Return the entries exactly. Images are not part of the copy.

*** Opening of RECORDED INFORMATION ***

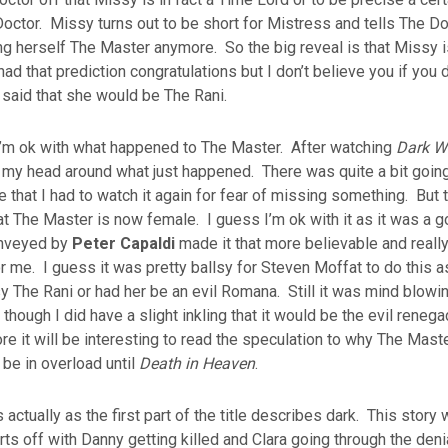
ctor. Missy turns out to be short for Mistress and tells The Do
ing herself The Master anymore. So the big reveal is that Missy i
ad that prediction congratulations but I don’t believe you if you d
said that she would be The Rani.
 I’m ok with what happened to The Master. After watching
Dark W
 my head around what just happened. There was quite a bit going 
le that I had to watch it again for fear of missing something. But t
hat The Master is now female. I guess I’m ok with it as it was a 
onveyed by
Peter Capaldi
made it that more believable and really
r me. I guess it was pretty ballsy for Steven Moffat to do this 
 The Rani or had her be an evil Romana. Still it was mind blowi
hough I did have a slight inkling that it would be the evil reneg
ore it will be interesting to read the speculation to why The Mas
 be in overload until
Death in Heaven
.
actually as the first part of the title describes dark. This story
arts off with Danny getting killed and Clara going through the den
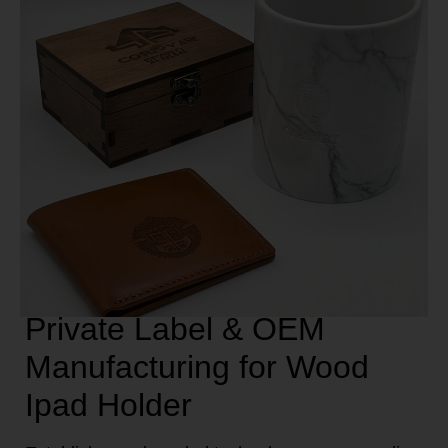
Private Label & OEM
Manufacturing for Wood
Ipad Holder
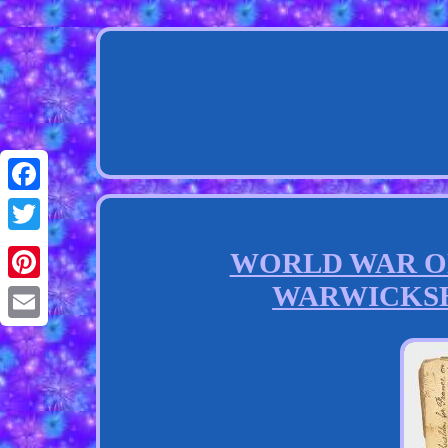
Facebook
Twitter
WORLD WAR ONE
WARWICKSH
Pinterest
Email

*** Close of RECORDED INFORMATION ***

** SOLUTION **
ctor. Missy turns out to be short for Mistress and tells The Do
ing herself The Master anymore. So the big reveal is that Missy i
ad that prediction congratulations but I don’t believe you if you d
said that she would be The Rani.
 I’m ok with what happened to The Master. After watching
Dark W
 my head around what just happened. There was quite a bit going 
le that I had to watch it again for fear of missing something. But t
hat The Master is now female. I guess I’m ok with it as it was a 
onveyed by
Peter Capaldi
made it that more believable and really
r me. I guess it was pretty ballsy for Steven Moffat to do this 
 The Rani or had her be an evil Romana. Still it was mind blowi
hough I did have a slight inkling that it would be the evil reneg
ore it will be interesting to read the speculation to why The Mas
 be in overload until
Death in Heaven
.
actually as the first part of the title describes dark. This story
arts off with Danny getting killed and Clara going through the den
Private Label & OEM
Manufacturing for Wood
Ipad Holder
Facebook
Twitter
WORLD WAR ONE
WARWICKSH
Pinterest
Email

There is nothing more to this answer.